The talk page tells you where to edit the file to get debugging on Linux. You have to restart OpenOffice to see the logging in the file, which is found by:

find ~/.openoffice* -name log.txt

So far I have found this log file to be utterly useless, even when on DEBUG level. It seems that output does not go there, but if you do not catch exceptions then they come up in OpenOffice dialogues anyway, which is more useful.

So the first task was to be able to do simple error handling and debugging.
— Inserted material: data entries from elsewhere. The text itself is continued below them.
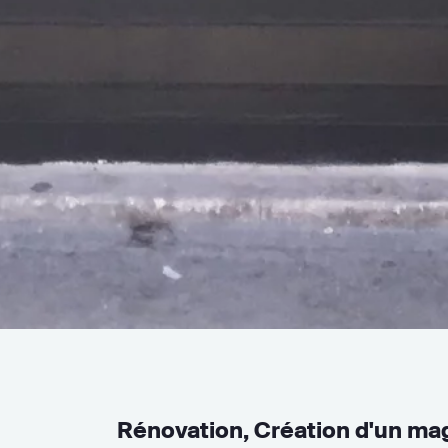
Rénovation, Création d'un ma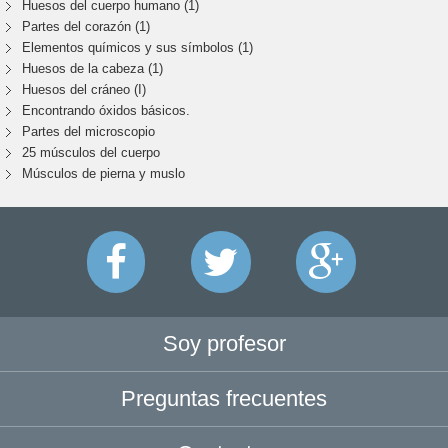
Huesos del cuerpo humano (1)
Partes del corazón (1)
Elementos químicos y sus símbolos (1)
Huesos de la cabeza (1)
Huesos del cráneo (I)
Encontrando óxidos básicos.
Partes del microscopio
25 músculos del cuerpo
Músculos de pierna y muslo
Soy profesor
Preguntas frecuentes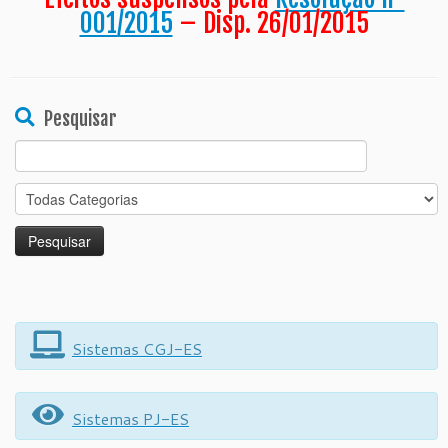
001/2015
– Disp. 26/01/2015
Pesquisar
Search
for:
Sistemas CGJ-ES
Sistemas PJ-ES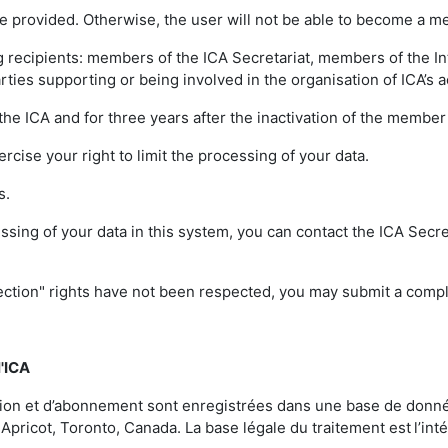
e provided. Otherwise, the user will not be able to become a m
 recipients: members of the ICA Secretariat, members of the Int
ies supporting or being involved in the organisation of ICA’s ac
h the ICA and for three years after the inactivation of the memb
xercise your right to limit the processing of your data.
ts.
ssing of your data in this system, you can contact the ICA Secre
otection" rights have not been respected, you may submit a compl
l'ICA
sion et d’abonnement sont enregistrées dans une base de donnée
Apricot, Toronto, Canada. La base légale du traitement est l’int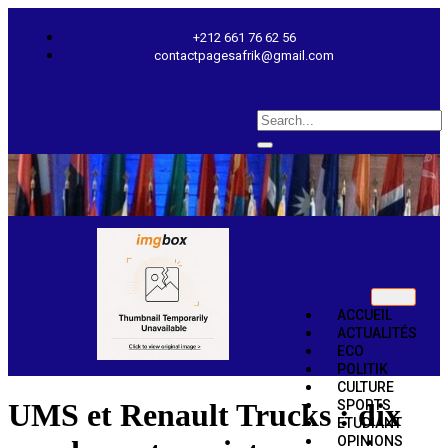
+212 661 76 62 56
contactpagesafrik@gmail.com
ACCUEIL
ACTUALITÉS
ECO
POLITIK
CULTURE
SPORTS
UMS et Renault Trucks : dix
ETUDIANT
OPINIONS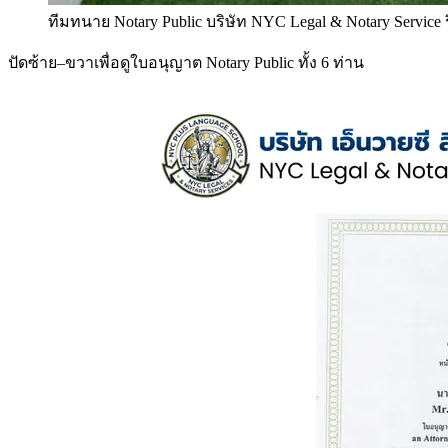
ทีมทนาย Notary Public บริษัท NYC Legal & Notary Service
ปัดซ้าย–ขวาเพื่อดูใบอนุญาต Notary Public ทั้ง 6 ท่าน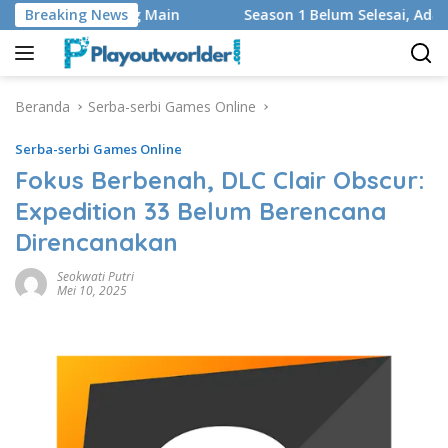
Langsung
 dan Regu yang Main
Breaking News
Season 1 Belum Selesai, Adaptasi 
ke
konten
Beranda
Serba-serbi Games Online
Serba-serbi Games Online
Fokus Berbenah, DLC Clair Obscur:
Expedition 33 Belum Berencana
Direncanakan
Seokwati Putri
Mei 10, 2025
Initially printf into the document may be useful:

model = XSCRIPTCONTEXT.getDocument()
text = model.Text
cursor = text.createTextCursor()
text.insertString(cursor, "START", 0)
# do stuff
text.insertString(cursor, "END", 0)

Message Boxes

After reading for hours and pasting together from various documentation sources, this seems like a reasonable, modern message box function:

import uno
import traceback
from com.sun.star.awt.MessageBoxButtons import (BUTTONS_OK,
                                                BUTTONS_OK_CANCEL,
                                                BUTTONS_YES_NO,
                                                BUTTONS_YES_NO_CANCEL,
                                                BUTTONS_RETRY_CANCEL,
                                                BUTTONS_ABORT_IGNORE_RETRY,
                                                DEFAULT_BUTTON_OK,
                                                DEFAULT_BUTTON_CANCEL,
                                                DEFAULT_BUTTON_RETRY,
                                                DEFAULT_BUTTON_YES,
                                                DEFAULT_BUTTON_NO,
                                                DEFAULT_BUTTON_IGNORE)

def messageBox(message="", title="", msgtype="messbox", buttons=BUTTONS_OK, parentWin=None, rect=None):
    model = XSCRIPTCONTEXT.getDocument()
    context = XSCRIPTCONTEXT.getComponentContext()
    toolkit = context.ServiceManager.createInstanceWithContext("com.sun.star.awt.Toolkit", context)

    if not parentWin:
        parentWin = model.CurrentController.Frame.ContainerWindow

    if not rect:
        rect = uno.createUnoStruct('com.sun.star.awt.Rectangle') 

    msgtypes = ("messbox", "infobox", "errorbox", "warningbox", "querybox")
    msgtype = msgtype.lower()
    if msgtype not in msgtypes:
        msgtype = "messbox"

    msgbox = toolkit.createMessageBox(parentWin, rect, msgtype, buttons, title, message)

    if msgbox:
        result = msgbox.execute()
        return result
    else:
        raise Exception("Unable to create message box")

Phew. Another option is to make a class, although I don’t like the constant-hacking done in that example. Some key gotchas are that import uno must come first, you cannot import constants directly (or using *), and you must supply a valid parent window.